Gemini 3.1 Pro leads at 47.2%, 5.0 pp ahead of the best open-weight model (Kimi K2.5, 42.2%). Seven of thirteen models fall below 30%. Difficulty is strongly property-dependent β€” across CSS operators, neither pixel magnitude nor CLIP distance reliably predicts recall.

Submit your model: see docs/submission.md.


πŸš€ Quick Start

git clone https://github.com/Tencent/DiffSpot.git
cd DiffSpot
pip install -e ".[api]"

export OPENAI_API_KEY=...   # for both the baseline run and the judge

# 1. Run a baseline VLM (loads the HF dataset, writes predictions JSONL)
#    Replace gpt-5.4 with your own model β€” see "Evaluate your own model" below.
python baselines/api/run_openai.py \
    --model gpt-5.4 \
    --output results/gpt-5.4/predictions.jsonl

# 2. Score predictions with the official LLM judge (gpt-oss-120b)
python scripts/evaluate.py \
    --predictions results/gpt-5.4/predictions.jsonl \
    --judge-model gpt-oss-120b \
    --output results/gpt-5.4/scores.json

# 3. Print the official metrics table
python scripts/show_results.py results/gpt-5.4/scores.json

Tip

To target an OpenAI-compatible endpoint (vLLM, sglang, an internal gateway) for the judge, set OPENAI_BASE_URL. Anthropic / Google baselines use ANTHROPIC_API_KEY / GOOGLE_API_KEY.


πŸ“¦ Dataset

from datasets import load_dataset

ds = load_dataset("tencent/DiffSpot", split="test")   # 4,400 pairs
ex = ds[0]
ex["image_before"], ex["image_after"]   # PIL.Image β€” before / after, in this order
ex["task_type"]                          # "visual_diff" | "no_diff"
ex["difficulty"]                         # easy | medium | hard | no_diff
ex["ground_truth_diff"]                  # natural-language GT (display only)
ex["mutation_dicts_json"]                # JSON-encoded structured GT (scoring source)

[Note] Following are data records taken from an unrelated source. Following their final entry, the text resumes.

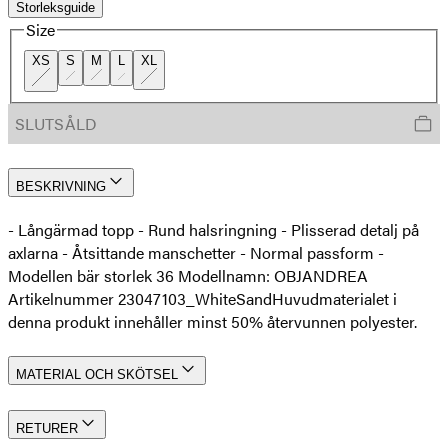
Storleksguide
Size
XS
S
M
L
XL
SLUTSÅLD
BESKRIVNING
- Långärmad topp - Rund halsringning - Plisserad detalj på
axlarna - Åtsittande manschetter - Normal passform -
Modellen bär storlek 36 Modellnamn: OBJANDREA
Artikelnummer 23047103_WhiteSand
Huvudmaterialet i
denna produkt innehåller minst 50% återvunnen polyester.
MATERIAL OCH SKÖTSEL
RETURER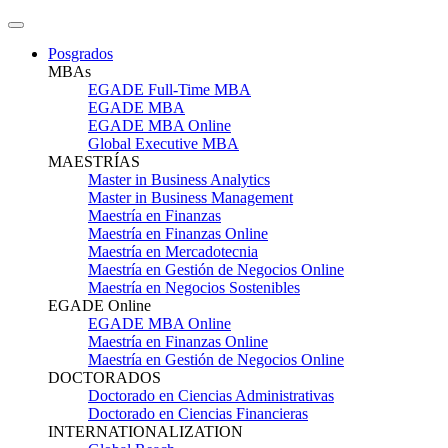
Posgrados
MBAs
EGADE Full-Time MBA
EGADE MBA
EGADE MBA Online
Global Executive MBA
MAESTRÍAS
Master in Business Analytics
Master in Business Management
Maestría en Finanzas
Maestría en Finanzas Online
Maestría en Mercadotecnia
Maestría en Gestión de Negocios Online
Maestría en Negocios Sostenibles
EGADE Online
EGADE MBA Online
Maestría en Finanzas Online
Maestría en Gestión de Negocios Online
DOCTORADOS
Doctorado en Ciencias Administrativas
Doctorado en Ciencias Financieras
INTERNATIONALIZATION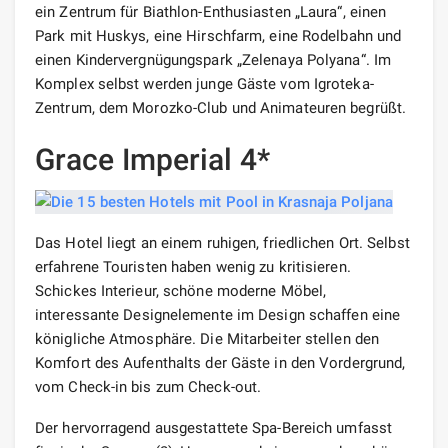
ein Zentrum für Biathlon-Enthusiasten „Laura“, einen
Park mit Huskys, eine Hirschfarm, eine Rodelbahn und
einen Kindervergnügungspark „Zelenaya Polyana“. Im
Komplex selbst werden junge Gäste vom Igroteka-
Zentrum, dem Morozko-Club und Animateuren begrüßt.
Grace Imperial 4*
Das Hotel liegt an einem ruhigen, friedlichen Ort. Selbst
erfahrene Touristen haben wenig zu kritisieren.
Schickes Interieur, schöne moderne Möbel,
interessante Designelemente im Design schaffen eine
königliche Atmosphäre. Die Mitarbeiter stellen den
Komfort des Aufenthalts der Gäste in den Vordergrund,
vom Check-in bis zum Check-out.
Der hervorragend ausgestattete Spa-Bereich umfasst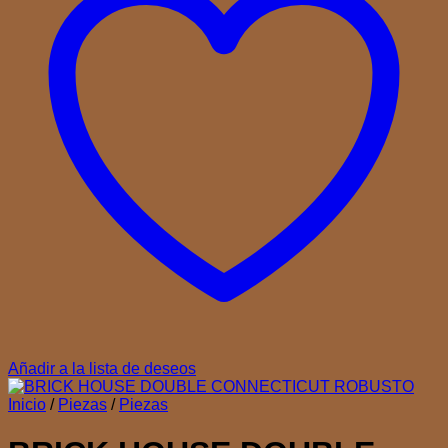
Añadir a la lista de deseos
Inicio
/
Piezas
/
Piezas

Other per-pair fields: mutation_types, domain, pixel_diff / target_diff / outside_diff, target_bbox_{x,y,w,h}. Offline / local parquet: diffspot.data.load(dataset_path="path/to/test-*.parquet").


πŸ§ͺ Evaluate your own model

The contract is simple: produce a predictions JSONL using the prompts in diffspot/prompts/ verbatim, then score it. Copy a runner in baselines/ (api/ or local/) as a template and swap in your model client.

Important

Two things silently wreck scores if you roll your own runner:

  • Image order β€” feed image_before first, image_after second (the prompt is anchored to "Image 1 = before, Image 2 = after").
  • max_tokens β‰₯ 16384 at temperature 0. A thinking model on a small budget spends it on hidden reasoning and returns empty content β†’ parse failures, not errors.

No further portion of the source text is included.